Established in 1991, the Hong Kong University of Science and Technology (HKUST) is celebrating its 30th anniversary this year. In this period the University has reached international recognition and it has been ranked first in the Times Higher Education Young University Rankings in 2019 and second by QS world's under-50 universities in 2020.

While its reputation is above all build upon its excellence in the two schools of science and engineering, the university has other two academic schools, covering business and management as well as humanities and social science.

This academic structure shows a recognition and championing of the links between science and humanities and a commitment to a holistic education, which has brought since the beginning to use art installations and exhibitions to engage the academic community and more widely the Hong Kong public.

The first part of the paper, authored by Ray Rohne, will review HKUST’s initial period, when exhibitions in the library and usage of art across the campus brought a very active engagement of local artists of international renown.

The second part will cover the special role of Library’s Special Collections of Antique Maps of China, which is the largest collection of European printed maps on China in East Asia, in promoting both research and community engagement.

The maps are held in the Special Collections Room and are periodically displayed in the Special Collections Gallery, both situated in the library. As the University does not have an academic museum, the Special Collections Room and Gallery have been used as final stop in visits by academics and VIPs to display unique items. Its items have also frequently been given on loan to local public and academic museums.

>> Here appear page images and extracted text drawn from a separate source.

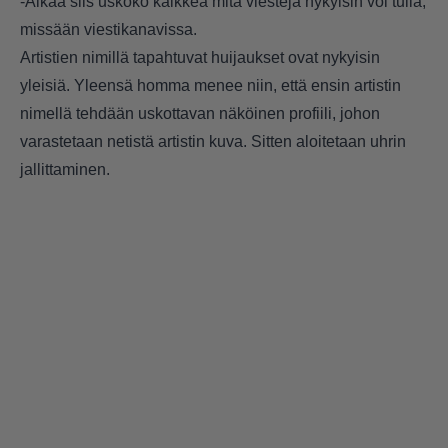
-Älkää siis uskoko kaikkea mitä viestejä nykyisin voi tulla,
missään viestikanavissa.
Artistien nimillä tapahtuvat huijaukset ovat nykyisin
yleisiä. Yleensä homma menee niin, että ensin artistin
nimellä tehdään uskottavan näköinen profiili, johon
varastetaan netistä artistin kuva. Sitten aloitetaan uhrin
jallittaminen.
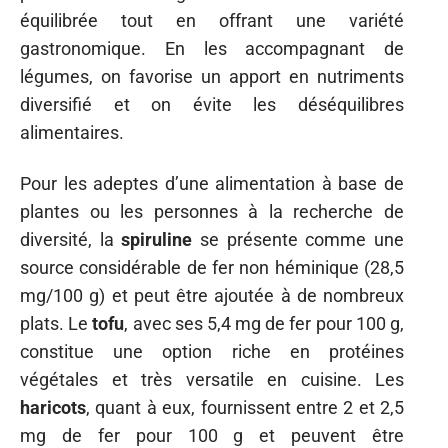
équilibrée tout en offrant une variété
gastronomique. En les accompagnant de
légumes, on favorise un apport en nutriments
diversifié et on évite les déséquilibres
alimentaires.
Pour les adeptes d’une alimentation à base de
plantes ou les personnes à la recherche de
diversité, la
spiruline
se présente comme une
source considérable de fer non héminique (28,5
mg/100 g) et peut être ajoutée à de nombreux
plats. Le
tofu
, avec ses 5,4 mg de fer pour 100 g,
constitue une option riche en protéines
végétales et très versatile en cuisine. Les
haricots
, quant à eux, fournissent entre 2 et 2,5
mg de fer pour 100 g et peuvent être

Thanks to a private donation, the collection has been recently expanded in two directions: 1) to support a research project covering all Western printed maps of China from the first published in Europe, in 1584, to the largest and most updated Atlas of Maps of China published by French Jesuits in Paris on the basis of the first Chinese systematic cartographic survey of the whole country; 2) to cover Chinese and Japanese maps of China, East Asia and the world.

The research project will result in the publication of a book by the academic publisher Brill, a website hosted by the University, a large exhibition in the university auditorium and a course on the history of cartography taught by the map curator to accompany the map exhibition.

The exhibition will be hosted in the university’s new venue for cultural activities, the Shaw Auditorium.

The third part of the paper, written jointly by the two authors, will explore present and future art activities across the university, both in the library and in this new venue, and the projects to engage the HKUST community in these activities both on campus and online.